Authorities are pumping sea water into the reactors to prevent them overheating. TEPCO, the company running the plant, has confirmed the spent fuel pool may have heated up, but the change was not critical.


“Substantial thicknesses of stainless steel are used to protect the nuclear core. It is most likely that these have been over-designed in order to take into account the level of seismic events that would be possible in this region,” Mr. Nikbin said. “Pressure build-up is envisaged in the design of these vessels and substantial pressure would have to build up for the vessel to fail.”

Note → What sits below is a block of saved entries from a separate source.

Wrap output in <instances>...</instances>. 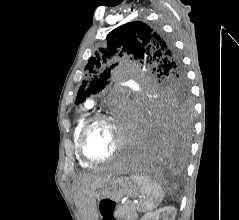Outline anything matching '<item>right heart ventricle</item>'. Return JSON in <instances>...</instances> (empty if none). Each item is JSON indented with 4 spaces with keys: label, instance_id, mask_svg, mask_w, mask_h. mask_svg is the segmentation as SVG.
<instances>
[{
    "label": "right heart ventricle",
    "instance_id": "1",
    "mask_svg": "<svg viewBox=\"0 0 239 220\" xmlns=\"http://www.w3.org/2000/svg\"><path fill=\"white\" fill-rule=\"evenodd\" d=\"M85 123H86V117L85 115H81L79 119L77 120L75 129H74L73 140H74L75 152H76V156L78 158L79 164L82 167L87 168V167H91L92 164L86 162L84 159L80 157L79 149H78L79 135Z\"/></svg>",
    "mask_w": 239,
    "mask_h": 220
}]
</instances>
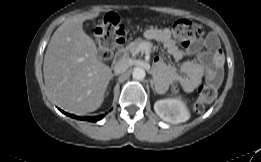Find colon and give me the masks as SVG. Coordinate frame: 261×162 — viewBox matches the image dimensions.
Here are the masks:
<instances>
[{"mask_svg": "<svg viewBox=\"0 0 261 162\" xmlns=\"http://www.w3.org/2000/svg\"><path fill=\"white\" fill-rule=\"evenodd\" d=\"M173 37L182 45L186 46L191 41L199 39L203 34L202 27L188 19H177L172 27ZM95 36L98 41V55L101 59L109 60L113 56L114 46L124 42L125 29L115 13L107 14L95 28ZM173 92H178L177 86ZM216 96V85L207 82L199 88V95L194 103V110L201 113L205 105L211 103Z\"/></svg>", "mask_w": 261, "mask_h": 162, "instance_id": "1", "label": "colon"}]
</instances>
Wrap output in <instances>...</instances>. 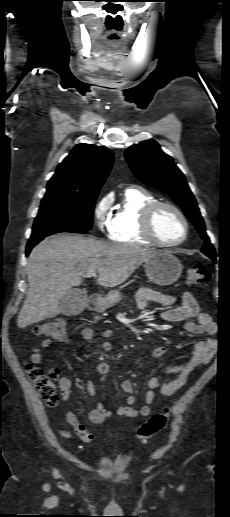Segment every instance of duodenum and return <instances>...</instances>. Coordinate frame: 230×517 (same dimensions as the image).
Segmentation results:
<instances>
[{
  "label": "duodenum",
  "mask_w": 230,
  "mask_h": 517,
  "mask_svg": "<svg viewBox=\"0 0 230 517\" xmlns=\"http://www.w3.org/2000/svg\"><path fill=\"white\" fill-rule=\"evenodd\" d=\"M102 302H103V299L100 296L92 294L89 297L90 310L93 312H99L102 308Z\"/></svg>",
  "instance_id": "duodenum-1"
}]
</instances>
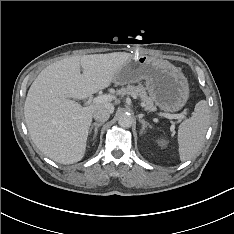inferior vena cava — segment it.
I'll list each match as a JSON object with an SVG mask.
<instances>
[{
    "label": "inferior vena cava",
    "mask_w": 234,
    "mask_h": 234,
    "mask_svg": "<svg viewBox=\"0 0 234 234\" xmlns=\"http://www.w3.org/2000/svg\"><path fill=\"white\" fill-rule=\"evenodd\" d=\"M110 111L107 108L100 107L94 110L93 117L95 120L105 122L110 117Z\"/></svg>",
    "instance_id": "inferior-vena-cava-1"
}]
</instances>
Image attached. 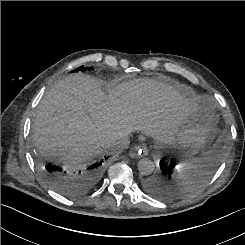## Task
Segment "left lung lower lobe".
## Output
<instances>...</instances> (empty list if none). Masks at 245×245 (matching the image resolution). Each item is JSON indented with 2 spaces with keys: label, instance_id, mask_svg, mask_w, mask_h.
Instances as JSON below:
<instances>
[{
  "label": "left lung lower lobe",
  "instance_id": "obj_1",
  "mask_svg": "<svg viewBox=\"0 0 245 245\" xmlns=\"http://www.w3.org/2000/svg\"><path fill=\"white\" fill-rule=\"evenodd\" d=\"M175 177V162L163 158L160 161V172L151 175L143 181L144 190L150 195L165 199L169 196L170 190L167 187V181Z\"/></svg>",
  "mask_w": 245,
  "mask_h": 245
}]
</instances>
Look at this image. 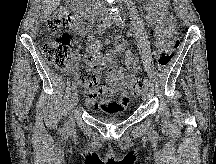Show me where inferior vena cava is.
I'll return each instance as SVG.
<instances>
[{
	"instance_id": "1",
	"label": "inferior vena cava",
	"mask_w": 216,
	"mask_h": 164,
	"mask_svg": "<svg viewBox=\"0 0 216 164\" xmlns=\"http://www.w3.org/2000/svg\"><path fill=\"white\" fill-rule=\"evenodd\" d=\"M100 4L99 5H103L104 0H97Z\"/></svg>"
}]
</instances>
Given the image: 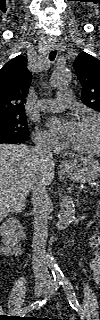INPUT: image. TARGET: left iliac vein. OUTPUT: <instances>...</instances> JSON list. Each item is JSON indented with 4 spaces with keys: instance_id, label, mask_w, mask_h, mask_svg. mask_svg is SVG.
<instances>
[{
    "instance_id": "4c4485c4",
    "label": "left iliac vein",
    "mask_w": 100,
    "mask_h": 320,
    "mask_svg": "<svg viewBox=\"0 0 100 320\" xmlns=\"http://www.w3.org/2000/svg\"><path fill=\"white\" fill-rule=\"evenodd\" d=\"M54 287H55L54 282H49L48 283L47 293L48 294H53Z\"/></svg>"
}]
</instances>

Although the plant was designed almost 40 years ago, it did withstand the tremors of the strong earthquake, which is one of the strongest measured in the last century, he added.

Up to now, plant workers have had access to the reactors and have been able to implement cooling procedures, he said. They have allowed intermittent pressure release of the steam build-up to reduce the risk of a catastrophic failure.

Nuclear plants are designed with very conservative safeguard measures especially in earthquake-prone regions, with a failure probability of 1 in 100,000 years for the nuclear material related components. Core safety is therefore taken very seriously since the worst possible earthquakes are taken into consideration in seismic regions, Nikbin said.

As a matter of standard safety, a 20-kilometre zone around Fukushima Daiichi has been evacuated, according to the International Atomic Energy Agency, citing Japanese authorities. The IAEA publishes updates on the situation on this website.


The maximum radiation recorded at the plant was 400 millisieverts (mSv) per hour. Those Chernobyl workers who died within a month of the disaster in the Ukrainian nuclear plant were recorded to have dosages of about 6,000 mSv, according to the Guardian. For a single dose to be fatal in weeks, radiation levels need to be as high as 10,000 mSv, it said. A dental x-ray exposes us to a radiation of 0.01 mSv, while a heart CT scan contains 16 mSv, the newspaper reported.


Reactors are surrounded by four to eight inches of steel, called the primary containment vessel, according to this Reuters analysis. If that first line of defence is breached, a containment building made of steel and concrete is the final defence against radiation leak into the atmosphere.